A heat wave is ravaging Australia’s economy. Having seen its hottest day in history, (105 degrees Fahrenheit, 40.5 Celsius), the country’s agricultural commodities industry is seeing the impact on cotton crops, and the world is adjusting its expectations of the region’s output accordingly.
The period of intense heat began in late December/early January, and was described by Australian meteorologists as “very unusual,” with each of the first eight days of 2013 ranking among the 20 hottest days on record. Furthermore, eastern Australia (New South Wales and Queensland), where most of the country’s cotton is grown, is experiencing the brunt of the intense weather. Because of this, USDA has adjusted its world crop estimates, reporting an approximate 27% drop to 4.0m bales, with sowings depressed by lower prices.

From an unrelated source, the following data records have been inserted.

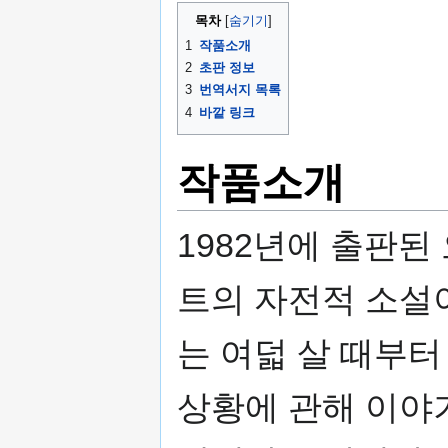
목차
1
작품소개
2
초판 정보
3
번역서지 목록
4
바깥 링크
작품소개
1982년에 출판
트의 자전적 소설이
는 여덟 살 때부터
상황에 관해 이야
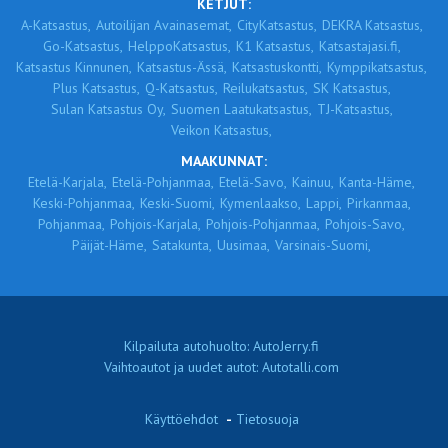
KETJUT:
A-Katsastus,
Autoilijan Avainasemat,
CityKatsastus,
DEKRA Katsastus,
Go-Katsastus,
HelppoKatsastus,
K1 Katsastus,
Katsastajasi.fi,
Katsastus Kinnunen,
Katsastus-Ässä,
Katsastuskontti,
Kymppikatsastus,
Plus Katsastus,
Q-Katsastus,
Reilukatsastus,
SK Katsastus,
Sulan Katsastus Oy,
Suomen Laatukatsastus,
TJ-Katsastus,
Veikon Katsastus,
MAAKUNNAT:
Etelä-Karjala,
Etelä-Pohjanmaa,
Etelä-Savo,
Kainuu,
Kanta-Häme,
Keski-Pohjanmaa,
Keski-Suomi,
Kymenlaakso,
Lappi,
Pirkanmaa,
Pohjanmaa,
Pohjois-Karjala,
Pohjois-Pohjanmaa,
Pohjois-Savo,
Päijät-Häme,
Satakunta,
Uusimaa,
Varsinais-Suomi,
Kilpailuta autohuolto: AutoJerry.fi
Vaihtoautot ja uudet autot: Autotalli.com
Käyttöehdot
-
Tietosuoja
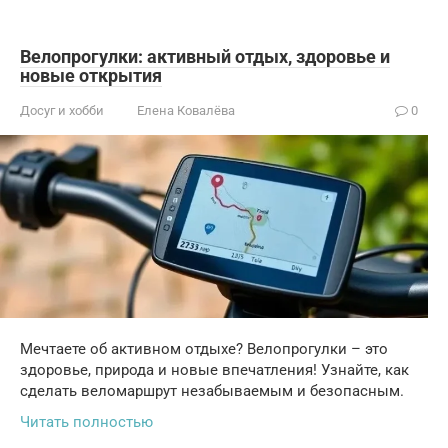
Велопрогулки: активный отдых, здоровье и
новые открытия
Досуг и хобби
Елена Ковалёва
0
Мечтаете об активном отдыхе? Велопрогулки – это
здоровье, природа и новые впечатления! Узнайте, как
сделать веломаршрут незабываемым и безопасным.
Читать полностью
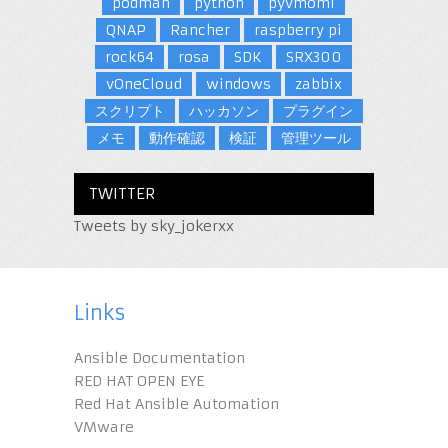
podman
python
pyvmomi
QNAP
Rancher
raspberry pi
rock64
rosa
SDK
SRX300
vOneCloud
windows
zabbix
スクリプト
ハッカソン
プラグイン
メモ
動作確認
検証
管理ツール
TWITTER
Tweets by sky_jokerxx
Links
Ansible Documentation
RED HAT OPEN EYE
Red Hat Ansible Automation
VMware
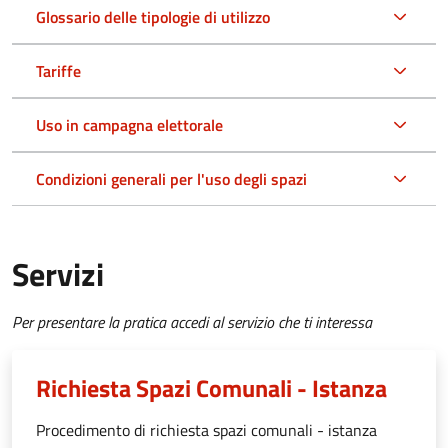
Glossario delle tipologie di utilizzo
Tariffe
Uso in campagna elettorale
Condizioni generali per l'uso degli spazi
Servizi
Per presentare la pratica accedi al servizio che ti interessa
Richiesta Spazi Comunali - Istanza
Procedimento di richiesta spazi comunali - istanza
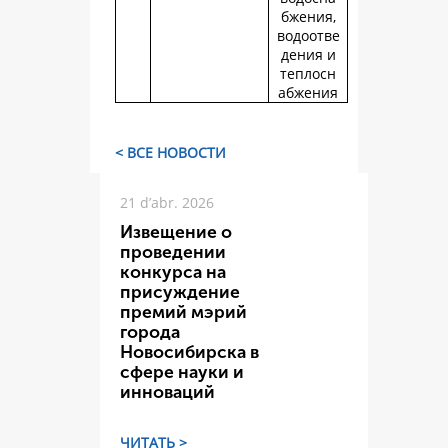
бжения,
водоотве
дения и
теплосн
абжения
< ВСЕ НОВОСТИ
21 d’abr. 2026
Извещение о
проведении
конкурса на
присуждение
премий мэрий
города
Новосибирска в
сфере науки и
инноваций
ЧИТАТЬ >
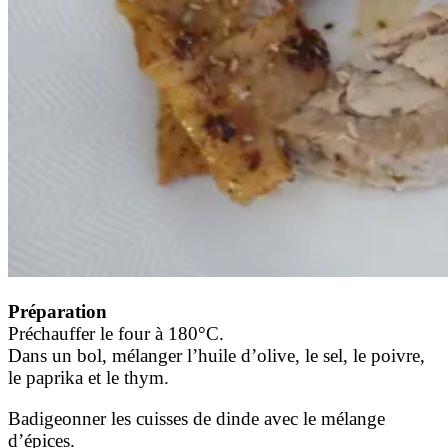
Préparation
Préchauffer le four à 180°C.
Dans un bol, mélanger l’huile d’olive, le sel, le poivre,
le paprika et le thym.
Badigeonner les cuisses de dinde avec le mélange
d’épices.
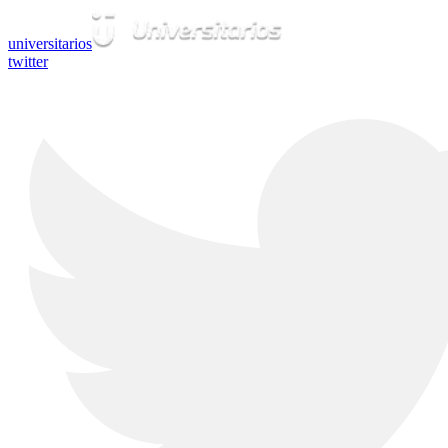
universitarios
twitter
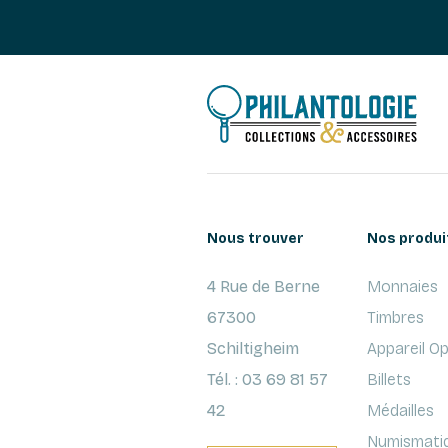
Nous trouver
Nos produi
4 Rue de Berne
Monnaies
67300
Timbres
Schiltigheim
Appareil O
Tél. : 03 69 81 57
Billets
42
Médailles
Numismati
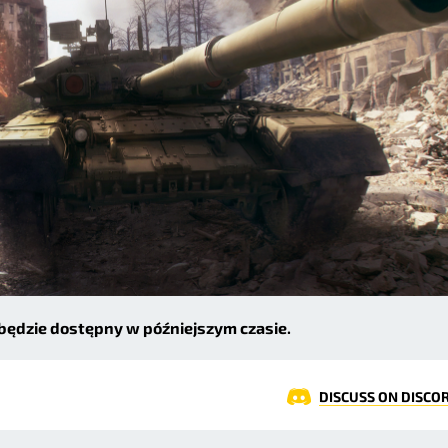
i będzie dostępny w późniejszym czasie.
DISCUSS ON DISCO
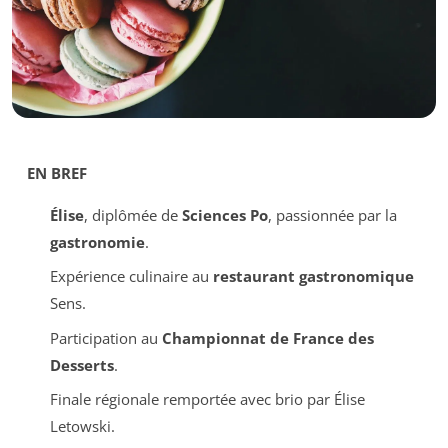
EN BREF
Élise
, diplômée de
Sciences Po
, passionnée par la
gastronomie
.
Expérience culinaire au
restaurant gastronomique
Sens.
Participation au
Championnat de France des
Desserts
.
Finale régionale remportée avec brio par Élise
Letowski.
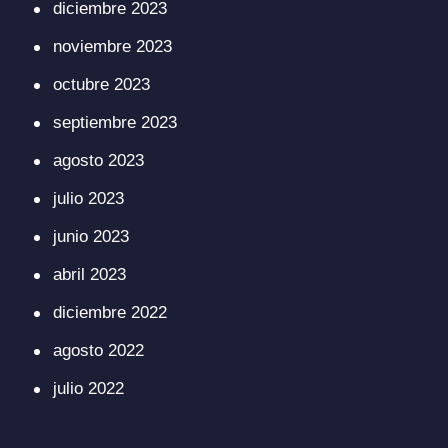
diciembre 2023
noviembre 2023
octubre 2023
septiembre 2023
agosto 2023
julio 2023
junio 2023
abril 2023
diciembre 2022
agosto 2022
julio 2022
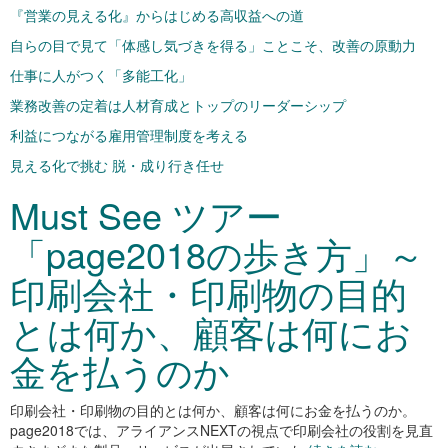
『営業の見える化』からはじめる高収益への道
自らの目で見て「体感し気づきを得る」ことこそ、改善の原動力
仕事に人がつく「多能工化」
業務改善の定着は人材育成とトップのリーダーシップ
利益につながる雇用管理制度を考える
見える化で挑む 脱・成り行き任せ
Must See ツアー
「page2018の歩き方」～
印刷会社・印刷物の目的
とは何か、顧客は何にお
金を払うのか
印刷会社・印刷物の目的とは何か、顧客は何にお金を払うのか。
page2018では、アライアンスNEXTの視点で印刷会社の役割を見直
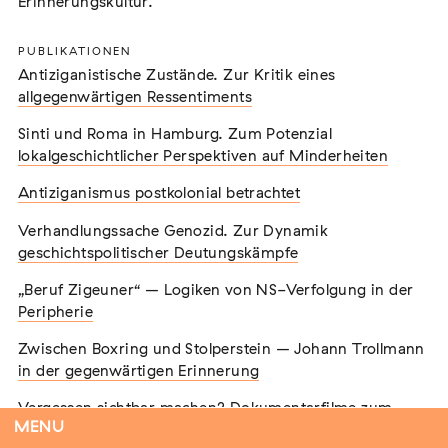
Erinnerungskultur.
Erinnerungskultur.
Tobias von Borcke
Beisitzer
PUBLIKATIONEN
PUBLIKATIONEN
Magdalena Freckmann
Antiziganistische Zustände. Zur Kritik eines
Antiziganistische Zustände. Zur Kritik eines
Beisitzerin
allgegenwärtigen Ressentiments
allgegenwärtigen Ressentiments
Sinti und Roma in Hamburg. Zum Potenzial
Sinti und Roma in Hamburg. Zum Potenzial
lokalgeschichtlicher Perspektiven auf Minderheiten
lokalgeschichtlicher Perspektiven auf Minderheiten
Mitglieder
Antiziganismus postkolonial betrachtet
Antiziganismus postkolonial betrachtet
Verhandlungssache Genozid. Zur Dynamik
Verhandlungssache Genozid. Zur Dynamik
Hanan Abu El-Gyab
geschichtspolitischer Deutungskämpfe
geschichtspolitischer Deutungskämpfe
Francesco Arman
„Beruf Zigeuner“ – Logiken von NS-Verfolgung in der
„Beruf Zigeuner“ – Logiken von NS-Verfolgung in der
Peripherie
Peripherie
Prof. Dr. Wolfgang Aschauer
Zwischen Boxring und Stolperstein – Johann Trollmann
Zwischen Boxring und Stolperstein – Johann Trollmann
Dr. Peter Bell
in der gegenwärtigen Erinnerung
in der gegenwärtigen Erinnerung
Nico Bobka
Vergessen sichtbar machen? Dokumentarfilme zum
Vergessen sichtbar machen? Dokumentarfilme zum
Dr. Pavel Brunssen
MENU
Genozid an Roma und Sinti
Genozid an Roma und Sinti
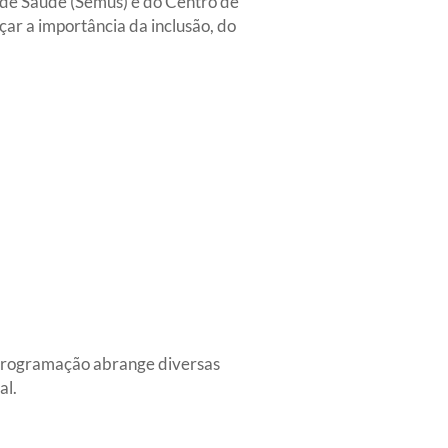
l de Saúde (Semus) e do Centro de
çar a importância da inclusão, do
 programação abrange diversas
al.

Nufarm, a Melbourne, Australia-based crop protection company, has announced it expects its full-year results to be lower than anticipated due to the hot, dry weather. Shares in the pesticide maker have dropped by more than 8% due to reduced demand for the company’s product.
“[Weather] has impacted a number of market segments, including relatively high-value segments such as cotton, horticulture and other summer crops,” the company said. It cautioned that its Australia/New Zealand business is expected to be “well down” in the first half of the year and the full year compared to 2012.
The company hopes that autumn rainfall will cause an uptick in product demand in the area, but is counting more on better-than-expected growth in the company’s international operations to balance out the losses in Australia.